== Work instructions ==
What lines of the data hold the string "prior"? Pull each one out.

═══ Source data ═══

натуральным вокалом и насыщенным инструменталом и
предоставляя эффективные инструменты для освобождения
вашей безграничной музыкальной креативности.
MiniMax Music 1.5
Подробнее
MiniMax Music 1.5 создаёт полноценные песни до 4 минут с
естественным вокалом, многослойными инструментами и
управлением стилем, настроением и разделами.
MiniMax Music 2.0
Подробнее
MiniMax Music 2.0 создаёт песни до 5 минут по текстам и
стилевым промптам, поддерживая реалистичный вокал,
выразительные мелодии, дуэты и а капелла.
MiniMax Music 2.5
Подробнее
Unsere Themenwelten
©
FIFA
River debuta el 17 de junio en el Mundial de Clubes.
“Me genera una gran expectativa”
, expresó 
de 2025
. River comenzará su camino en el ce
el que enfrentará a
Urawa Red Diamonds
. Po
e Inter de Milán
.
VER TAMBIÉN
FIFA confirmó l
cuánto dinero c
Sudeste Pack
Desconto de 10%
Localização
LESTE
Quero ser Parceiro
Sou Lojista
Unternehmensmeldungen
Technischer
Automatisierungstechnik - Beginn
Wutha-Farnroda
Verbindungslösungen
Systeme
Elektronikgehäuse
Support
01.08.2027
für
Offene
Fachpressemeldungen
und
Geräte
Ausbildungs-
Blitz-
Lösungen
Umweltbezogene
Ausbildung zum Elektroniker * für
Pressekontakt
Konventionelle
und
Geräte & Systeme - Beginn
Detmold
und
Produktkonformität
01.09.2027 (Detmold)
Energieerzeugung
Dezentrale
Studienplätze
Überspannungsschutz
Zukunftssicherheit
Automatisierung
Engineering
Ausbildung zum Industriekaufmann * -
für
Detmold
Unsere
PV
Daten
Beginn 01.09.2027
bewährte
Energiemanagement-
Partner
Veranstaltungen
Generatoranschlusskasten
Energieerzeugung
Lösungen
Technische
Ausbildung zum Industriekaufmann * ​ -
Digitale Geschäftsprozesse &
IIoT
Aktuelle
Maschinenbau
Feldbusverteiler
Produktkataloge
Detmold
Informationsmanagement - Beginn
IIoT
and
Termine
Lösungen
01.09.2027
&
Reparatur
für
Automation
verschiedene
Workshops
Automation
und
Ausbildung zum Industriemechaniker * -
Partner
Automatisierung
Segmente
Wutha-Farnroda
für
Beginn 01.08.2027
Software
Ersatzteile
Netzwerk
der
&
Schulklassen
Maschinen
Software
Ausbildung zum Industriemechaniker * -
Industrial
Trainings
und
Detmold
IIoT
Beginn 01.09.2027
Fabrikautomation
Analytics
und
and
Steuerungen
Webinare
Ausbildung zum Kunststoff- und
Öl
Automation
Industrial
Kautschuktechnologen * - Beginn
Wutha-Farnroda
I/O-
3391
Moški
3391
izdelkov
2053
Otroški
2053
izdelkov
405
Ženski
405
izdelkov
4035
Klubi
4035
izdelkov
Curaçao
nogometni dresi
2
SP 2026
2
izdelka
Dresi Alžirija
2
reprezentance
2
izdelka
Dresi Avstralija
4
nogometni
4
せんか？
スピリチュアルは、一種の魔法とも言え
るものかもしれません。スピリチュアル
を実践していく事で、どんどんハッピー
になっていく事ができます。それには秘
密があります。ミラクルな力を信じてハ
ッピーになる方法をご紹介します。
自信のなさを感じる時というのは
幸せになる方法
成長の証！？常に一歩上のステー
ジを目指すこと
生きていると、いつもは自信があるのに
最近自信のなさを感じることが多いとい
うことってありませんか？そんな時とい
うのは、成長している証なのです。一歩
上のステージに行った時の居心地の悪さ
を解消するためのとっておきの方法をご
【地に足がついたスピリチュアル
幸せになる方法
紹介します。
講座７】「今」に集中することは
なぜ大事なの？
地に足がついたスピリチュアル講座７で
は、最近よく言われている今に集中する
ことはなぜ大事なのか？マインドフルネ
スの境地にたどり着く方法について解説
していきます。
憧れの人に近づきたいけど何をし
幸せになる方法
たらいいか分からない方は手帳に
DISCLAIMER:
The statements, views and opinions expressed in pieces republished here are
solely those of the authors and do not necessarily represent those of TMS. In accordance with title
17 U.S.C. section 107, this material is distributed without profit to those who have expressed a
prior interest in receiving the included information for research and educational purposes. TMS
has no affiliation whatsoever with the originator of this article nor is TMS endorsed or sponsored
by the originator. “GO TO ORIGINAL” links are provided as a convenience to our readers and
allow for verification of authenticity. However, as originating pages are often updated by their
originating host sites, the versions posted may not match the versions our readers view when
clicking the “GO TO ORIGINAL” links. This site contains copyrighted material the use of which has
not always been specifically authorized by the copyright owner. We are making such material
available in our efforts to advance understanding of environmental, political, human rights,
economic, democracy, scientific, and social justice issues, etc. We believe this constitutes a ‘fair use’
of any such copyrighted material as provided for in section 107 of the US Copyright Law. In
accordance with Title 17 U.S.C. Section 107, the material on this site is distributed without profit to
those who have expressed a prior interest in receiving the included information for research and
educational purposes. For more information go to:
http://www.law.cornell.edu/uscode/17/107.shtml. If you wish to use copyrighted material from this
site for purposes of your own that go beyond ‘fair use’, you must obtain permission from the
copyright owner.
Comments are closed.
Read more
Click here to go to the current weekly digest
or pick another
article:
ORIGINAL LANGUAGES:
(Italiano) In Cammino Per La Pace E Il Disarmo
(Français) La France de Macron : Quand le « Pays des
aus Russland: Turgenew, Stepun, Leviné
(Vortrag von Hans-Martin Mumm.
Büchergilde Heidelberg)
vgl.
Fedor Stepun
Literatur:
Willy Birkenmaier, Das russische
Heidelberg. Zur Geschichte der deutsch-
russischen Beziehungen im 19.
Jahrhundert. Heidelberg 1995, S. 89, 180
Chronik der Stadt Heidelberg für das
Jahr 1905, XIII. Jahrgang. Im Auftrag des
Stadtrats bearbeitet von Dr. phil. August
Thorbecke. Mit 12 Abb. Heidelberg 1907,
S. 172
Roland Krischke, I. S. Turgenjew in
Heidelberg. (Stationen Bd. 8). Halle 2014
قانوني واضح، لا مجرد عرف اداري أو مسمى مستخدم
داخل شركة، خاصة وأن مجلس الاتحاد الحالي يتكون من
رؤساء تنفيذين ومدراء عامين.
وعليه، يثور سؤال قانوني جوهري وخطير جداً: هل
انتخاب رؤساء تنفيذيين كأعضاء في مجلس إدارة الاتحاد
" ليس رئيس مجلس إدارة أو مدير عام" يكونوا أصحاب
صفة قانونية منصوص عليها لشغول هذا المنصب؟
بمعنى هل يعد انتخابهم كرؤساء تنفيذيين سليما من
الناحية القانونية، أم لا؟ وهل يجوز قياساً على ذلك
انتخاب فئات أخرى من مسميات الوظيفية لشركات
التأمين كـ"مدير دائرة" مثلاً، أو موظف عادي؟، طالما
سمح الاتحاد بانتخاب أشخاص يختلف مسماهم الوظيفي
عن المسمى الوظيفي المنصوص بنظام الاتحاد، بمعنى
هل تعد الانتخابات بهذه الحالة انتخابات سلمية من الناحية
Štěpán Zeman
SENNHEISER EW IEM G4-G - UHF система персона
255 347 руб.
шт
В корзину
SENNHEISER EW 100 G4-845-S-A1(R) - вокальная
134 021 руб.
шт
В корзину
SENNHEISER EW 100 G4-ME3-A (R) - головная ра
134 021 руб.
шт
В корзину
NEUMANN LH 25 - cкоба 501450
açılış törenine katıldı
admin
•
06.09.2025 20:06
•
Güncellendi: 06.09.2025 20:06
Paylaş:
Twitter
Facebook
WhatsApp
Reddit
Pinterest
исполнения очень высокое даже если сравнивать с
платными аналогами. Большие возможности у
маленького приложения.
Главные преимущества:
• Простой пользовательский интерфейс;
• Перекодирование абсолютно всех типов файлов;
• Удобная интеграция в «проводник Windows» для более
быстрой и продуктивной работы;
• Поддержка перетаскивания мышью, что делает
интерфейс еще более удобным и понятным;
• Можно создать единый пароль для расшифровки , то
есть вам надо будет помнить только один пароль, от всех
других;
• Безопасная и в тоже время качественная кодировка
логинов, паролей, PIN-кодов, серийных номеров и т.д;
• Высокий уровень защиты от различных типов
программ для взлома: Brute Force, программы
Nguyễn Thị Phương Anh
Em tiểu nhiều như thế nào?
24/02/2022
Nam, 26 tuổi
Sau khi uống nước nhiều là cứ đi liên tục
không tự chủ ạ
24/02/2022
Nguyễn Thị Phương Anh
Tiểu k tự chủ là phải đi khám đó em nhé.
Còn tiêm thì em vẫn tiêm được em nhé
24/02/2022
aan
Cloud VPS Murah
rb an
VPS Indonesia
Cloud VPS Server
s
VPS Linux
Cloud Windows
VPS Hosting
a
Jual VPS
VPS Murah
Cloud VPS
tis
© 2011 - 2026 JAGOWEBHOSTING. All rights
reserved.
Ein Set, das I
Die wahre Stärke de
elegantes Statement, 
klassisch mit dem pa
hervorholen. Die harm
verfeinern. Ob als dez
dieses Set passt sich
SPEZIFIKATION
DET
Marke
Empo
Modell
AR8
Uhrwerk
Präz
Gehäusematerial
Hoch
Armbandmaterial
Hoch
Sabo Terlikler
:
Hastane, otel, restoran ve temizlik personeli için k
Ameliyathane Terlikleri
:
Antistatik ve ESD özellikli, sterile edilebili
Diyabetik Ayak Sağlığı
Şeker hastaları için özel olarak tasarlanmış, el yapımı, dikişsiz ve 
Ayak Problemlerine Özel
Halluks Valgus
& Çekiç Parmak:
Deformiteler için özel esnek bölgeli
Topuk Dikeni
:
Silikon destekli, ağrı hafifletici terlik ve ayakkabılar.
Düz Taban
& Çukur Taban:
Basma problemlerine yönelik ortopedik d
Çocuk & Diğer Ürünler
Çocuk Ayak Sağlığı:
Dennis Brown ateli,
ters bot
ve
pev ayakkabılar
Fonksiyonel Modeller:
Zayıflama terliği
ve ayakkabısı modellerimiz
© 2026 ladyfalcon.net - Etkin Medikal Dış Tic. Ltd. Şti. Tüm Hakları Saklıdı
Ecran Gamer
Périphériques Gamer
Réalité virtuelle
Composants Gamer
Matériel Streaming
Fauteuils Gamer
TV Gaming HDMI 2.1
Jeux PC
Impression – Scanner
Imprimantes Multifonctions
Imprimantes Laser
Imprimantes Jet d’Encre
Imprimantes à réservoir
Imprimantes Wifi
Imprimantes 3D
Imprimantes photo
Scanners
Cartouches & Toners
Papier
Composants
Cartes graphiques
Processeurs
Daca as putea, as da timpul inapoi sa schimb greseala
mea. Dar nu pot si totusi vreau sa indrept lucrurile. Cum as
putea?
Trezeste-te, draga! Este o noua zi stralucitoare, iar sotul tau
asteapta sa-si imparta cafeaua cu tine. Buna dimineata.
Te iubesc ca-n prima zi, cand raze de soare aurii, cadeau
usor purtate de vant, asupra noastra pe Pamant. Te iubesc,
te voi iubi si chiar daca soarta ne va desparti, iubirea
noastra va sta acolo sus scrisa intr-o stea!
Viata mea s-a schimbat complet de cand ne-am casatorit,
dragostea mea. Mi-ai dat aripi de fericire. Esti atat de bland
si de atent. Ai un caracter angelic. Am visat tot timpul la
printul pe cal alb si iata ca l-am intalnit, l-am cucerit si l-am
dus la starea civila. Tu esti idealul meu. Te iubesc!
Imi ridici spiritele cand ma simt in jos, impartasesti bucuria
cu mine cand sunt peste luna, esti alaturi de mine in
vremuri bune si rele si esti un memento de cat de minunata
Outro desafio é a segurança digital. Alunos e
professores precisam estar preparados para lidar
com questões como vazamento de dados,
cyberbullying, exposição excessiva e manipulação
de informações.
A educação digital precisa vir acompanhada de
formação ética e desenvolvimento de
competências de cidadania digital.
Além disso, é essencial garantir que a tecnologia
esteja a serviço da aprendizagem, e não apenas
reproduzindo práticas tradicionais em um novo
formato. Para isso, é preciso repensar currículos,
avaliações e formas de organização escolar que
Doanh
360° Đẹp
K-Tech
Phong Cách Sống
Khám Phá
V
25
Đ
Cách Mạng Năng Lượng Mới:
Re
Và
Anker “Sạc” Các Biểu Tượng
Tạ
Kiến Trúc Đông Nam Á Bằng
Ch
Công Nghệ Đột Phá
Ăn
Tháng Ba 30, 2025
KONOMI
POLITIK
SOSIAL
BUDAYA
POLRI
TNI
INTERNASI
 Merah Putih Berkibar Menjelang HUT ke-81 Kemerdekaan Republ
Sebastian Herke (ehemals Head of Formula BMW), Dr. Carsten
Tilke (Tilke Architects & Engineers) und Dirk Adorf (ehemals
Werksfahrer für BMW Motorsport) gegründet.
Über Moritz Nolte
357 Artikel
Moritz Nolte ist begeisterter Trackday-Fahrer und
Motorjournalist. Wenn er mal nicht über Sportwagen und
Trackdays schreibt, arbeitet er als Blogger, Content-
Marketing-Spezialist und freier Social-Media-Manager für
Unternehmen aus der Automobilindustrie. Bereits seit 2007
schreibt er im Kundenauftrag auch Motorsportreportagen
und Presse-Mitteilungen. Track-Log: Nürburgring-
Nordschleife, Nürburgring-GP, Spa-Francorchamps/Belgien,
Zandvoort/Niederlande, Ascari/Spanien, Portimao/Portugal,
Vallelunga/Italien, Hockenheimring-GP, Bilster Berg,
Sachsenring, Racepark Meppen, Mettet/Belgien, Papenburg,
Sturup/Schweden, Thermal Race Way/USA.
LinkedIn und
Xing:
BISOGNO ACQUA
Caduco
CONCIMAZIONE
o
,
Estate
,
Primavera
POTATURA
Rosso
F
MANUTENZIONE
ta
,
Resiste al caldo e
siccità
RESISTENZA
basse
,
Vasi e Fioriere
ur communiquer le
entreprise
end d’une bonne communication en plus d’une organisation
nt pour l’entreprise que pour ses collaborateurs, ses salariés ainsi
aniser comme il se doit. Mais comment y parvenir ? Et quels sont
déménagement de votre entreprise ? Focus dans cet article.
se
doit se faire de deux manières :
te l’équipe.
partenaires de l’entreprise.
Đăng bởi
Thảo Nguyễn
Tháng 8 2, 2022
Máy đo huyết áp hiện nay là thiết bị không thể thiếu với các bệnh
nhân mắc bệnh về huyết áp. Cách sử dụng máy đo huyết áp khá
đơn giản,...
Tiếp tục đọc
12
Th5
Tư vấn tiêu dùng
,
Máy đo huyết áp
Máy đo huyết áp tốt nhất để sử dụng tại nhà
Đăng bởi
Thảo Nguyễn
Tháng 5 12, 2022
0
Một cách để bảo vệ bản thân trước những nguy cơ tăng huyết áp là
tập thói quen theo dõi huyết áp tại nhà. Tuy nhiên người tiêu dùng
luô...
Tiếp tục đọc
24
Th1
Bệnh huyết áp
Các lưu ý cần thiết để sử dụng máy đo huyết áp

═══

== Exercise result ==
prior interest in receiving the included information for research and educational purposes. TMS
those who have expressed a prior interest in receiving the included information for research and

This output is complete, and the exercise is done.